MongoDB indexes are ignored inside the $facet pipeline - mongodb

I have all combination of compound indexes for this collection. The aggregattion query i used is:
db.products.aggregate( [
{
$facet: {
"categorizedByColor": [
{
$match: {
size: { $in : [50,60,70] },
brand: { $in : ["Raymond","Allen Solly","Van Heusen"] }
}
},
{
$bucket: {
groupBy: "$color",
default: "Other",
output: {
"count": { $sum: 1 }
}
}
}
],
"categorizedBySize": [
{
$match: {
color: { $in : ["Red","Green","Blue"] },
brand: { $in : ["Raymond","Allen Solly","Van Heusen"] }
}
},
{
$bucket: {
groupBy: "$size",
default: "Other",
output: {
"count": { $sum: 1 }
}
}
}
],
"categorizedByBrand": [
{
$match: {
color: { $in : ["Red","Green","Blue"] },
size: { $in : [50,60,70] }
}
},
{
$bucket: {
groupBy: "$brand",
default: "Other",
output: {
"count": { $sum: 1 }
}
}
}
],
"productResults": [
{
$match: {
color: { $in : ["Red","Green","Blue"] },
size: { $in : [50,60,70] },
brand: { $in : ["Raymond","Allen Solly","Van Heusen"] }
}
}
]
}
}
]);
This query took around 6s to populate the results. Is there any alterative approach available to use mongodb indexing?
Note: This aggregation query have more than 14 facet pipelines. For better understanding i have provided only 4 facet pipelines.

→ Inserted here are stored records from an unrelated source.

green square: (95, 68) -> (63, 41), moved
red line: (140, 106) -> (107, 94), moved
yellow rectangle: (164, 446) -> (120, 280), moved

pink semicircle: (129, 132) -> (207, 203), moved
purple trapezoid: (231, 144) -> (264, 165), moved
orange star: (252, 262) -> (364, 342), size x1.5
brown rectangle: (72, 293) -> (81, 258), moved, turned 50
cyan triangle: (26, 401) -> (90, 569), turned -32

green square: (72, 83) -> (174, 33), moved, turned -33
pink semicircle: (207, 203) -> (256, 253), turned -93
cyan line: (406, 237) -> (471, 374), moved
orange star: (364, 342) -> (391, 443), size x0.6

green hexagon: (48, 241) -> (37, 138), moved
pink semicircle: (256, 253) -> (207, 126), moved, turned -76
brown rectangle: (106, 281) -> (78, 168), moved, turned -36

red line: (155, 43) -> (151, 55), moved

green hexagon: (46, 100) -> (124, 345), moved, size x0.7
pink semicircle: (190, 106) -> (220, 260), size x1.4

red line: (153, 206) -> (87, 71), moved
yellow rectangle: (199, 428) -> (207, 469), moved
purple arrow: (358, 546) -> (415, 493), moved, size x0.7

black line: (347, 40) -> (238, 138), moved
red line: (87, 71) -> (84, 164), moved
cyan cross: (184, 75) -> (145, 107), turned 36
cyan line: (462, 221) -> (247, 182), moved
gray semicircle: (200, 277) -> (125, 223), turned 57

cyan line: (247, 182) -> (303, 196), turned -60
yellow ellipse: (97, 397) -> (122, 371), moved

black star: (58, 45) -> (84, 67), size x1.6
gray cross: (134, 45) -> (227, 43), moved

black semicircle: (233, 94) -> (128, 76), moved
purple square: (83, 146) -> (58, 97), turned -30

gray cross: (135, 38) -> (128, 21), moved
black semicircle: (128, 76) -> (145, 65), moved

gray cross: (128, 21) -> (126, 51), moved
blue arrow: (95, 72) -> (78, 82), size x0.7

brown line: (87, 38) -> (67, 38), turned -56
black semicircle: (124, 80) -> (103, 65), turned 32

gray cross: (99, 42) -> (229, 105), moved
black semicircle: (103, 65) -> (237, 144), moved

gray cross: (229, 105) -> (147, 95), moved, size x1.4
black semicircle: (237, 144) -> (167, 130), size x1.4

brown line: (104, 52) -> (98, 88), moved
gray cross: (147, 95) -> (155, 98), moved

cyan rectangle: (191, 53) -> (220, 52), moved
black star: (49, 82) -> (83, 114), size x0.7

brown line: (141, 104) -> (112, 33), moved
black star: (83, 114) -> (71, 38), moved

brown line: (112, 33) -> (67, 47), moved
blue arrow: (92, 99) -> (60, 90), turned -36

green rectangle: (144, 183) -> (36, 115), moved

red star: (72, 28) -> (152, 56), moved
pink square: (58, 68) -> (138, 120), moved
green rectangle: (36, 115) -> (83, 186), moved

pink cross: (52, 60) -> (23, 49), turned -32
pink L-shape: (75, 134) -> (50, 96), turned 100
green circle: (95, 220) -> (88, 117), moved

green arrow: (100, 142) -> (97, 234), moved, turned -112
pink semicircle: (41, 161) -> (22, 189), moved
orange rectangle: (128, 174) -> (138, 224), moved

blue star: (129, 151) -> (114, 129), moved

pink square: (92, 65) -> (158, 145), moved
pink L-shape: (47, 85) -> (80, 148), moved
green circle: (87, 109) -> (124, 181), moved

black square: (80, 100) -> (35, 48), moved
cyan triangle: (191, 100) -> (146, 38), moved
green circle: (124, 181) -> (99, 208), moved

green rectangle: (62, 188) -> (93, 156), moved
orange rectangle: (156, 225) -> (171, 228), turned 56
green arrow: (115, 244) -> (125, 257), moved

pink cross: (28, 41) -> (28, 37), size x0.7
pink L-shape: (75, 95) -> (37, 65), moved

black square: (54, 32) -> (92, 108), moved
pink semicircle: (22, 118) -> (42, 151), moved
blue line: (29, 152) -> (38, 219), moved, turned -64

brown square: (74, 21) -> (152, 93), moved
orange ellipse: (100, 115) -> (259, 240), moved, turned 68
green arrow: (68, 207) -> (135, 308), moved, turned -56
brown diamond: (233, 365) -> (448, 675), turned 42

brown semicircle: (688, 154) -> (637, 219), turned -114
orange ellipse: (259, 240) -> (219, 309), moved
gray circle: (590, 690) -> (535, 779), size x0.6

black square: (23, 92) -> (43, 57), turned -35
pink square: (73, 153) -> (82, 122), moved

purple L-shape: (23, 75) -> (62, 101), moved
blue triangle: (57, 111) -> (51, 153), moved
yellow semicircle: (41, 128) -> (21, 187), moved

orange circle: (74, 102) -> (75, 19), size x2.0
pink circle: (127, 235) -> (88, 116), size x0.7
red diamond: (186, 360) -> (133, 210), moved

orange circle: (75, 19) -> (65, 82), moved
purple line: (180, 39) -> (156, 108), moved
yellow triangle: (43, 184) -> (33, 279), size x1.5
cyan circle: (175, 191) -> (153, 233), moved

Sometimes 14 queries can do the job and sometimes not.
If the $facet is the first step in the aggregation pipeline, 14 queries are a more efficient option, but if this $facet is following a complex pipeline to create or filter these documents, there are alternatives to this $facet's $match. Sometimes One needs a snapshot of the db, which 14 queries can not give, since the db may change in-between.
Since we don't have any data of former actions in this pipeline, and the question is regarding alternatives that will allow to use the indexes to make the rest of the query faster, I can offer one option for example. It is hard to tell if it will be faster than other options, according to the data we have here, but it will allow to use the indexes, which is the main idea of the question:
The first step is according to both #Takis and #Gibbs smart suggestion.
The second phase will use the indexes to make the $facet's $match much easier, by marking in advance which document belongs to which $facet pipeline.
db.collection.aggregate([
{
$match: {$or: [
{size: {$in: [50, 60, 70]}},
{color: {$in: ["Red", "Green", "Blue"]}},
{brand: {$in: ["Raymond", "Allen Solly", "Van Heusen"]}}
]
}
},
{
$addFields: {
categorizedByColor: {
$cond: [{$and: [{$in: ["$size",[50, 60, 70]]},
{$in: ["$brand",["Raymond", "Allen Solly", "Van Heusen"]]}]
}, true, false]
},
categorizedBySize: {
$cond: [{$and: [{$in: [ "$color", ["Red", "Green", "Blue"]]},
{$in: ["$brand",["Raymond", "Allen Solly", "Van Heusen"]]}]
}, true, false]
},
categorizedByBrand: {
$cond: [{$and: [{$in: [ "$color", ["Red", "Green", "Blue"]]},
{$in: ["$size",[50, 60, 70]]}]
}, true, false]
},
productResults: {
$and: [{$in: ["$color", ["Red", "Green", "Blue"]]},
{$in: ["$size",[50, 60, 70]]},
{$in: ["$brand",["Raymond", "Allen Solly", "Van Heusen"]]}]
}
}
},
{
$facet: {
"categorizedByColor": [
{$match: {categorizedByColor: true}},
{
$bucket: {
groupBy: "$color",
default: "Other",
output: {"count": {$sum: 1}}
}
}
],
"categorizedBySize": [
{$match: {categorizedBySize: true}},
{
$bucket: {
groupBy: "$size",
default: "Other",
output: {"count": {$sum: 1}}
}
}
],
"categorizedByBrand": [
{$match: {categorizedByBrand: true}},
{
$bucket: {
groupBy: "$brand",
default: "Other",
output: {"count": {$sum: 1}}
}
}
],
"productResults": [{$match: {productResults: true}}]
}
}
])
Playground example
Going a step further, there is even a way to get these results in one query without the $facet step at all, by using $group with $push with $cond instead. This should iterate over the documents once, instead of 14 times, but may result in a large document (with duplicates of data per each categorization). The main idea of such a solution can be seen on this mongoDB playground. It is important to say that these methods are not necessarily better or worse than other. The "right" solution depends on your specific case and data, which we can't see here. You asked for alternative approaches which will allow to use the indexes, so I'm pointing some directions.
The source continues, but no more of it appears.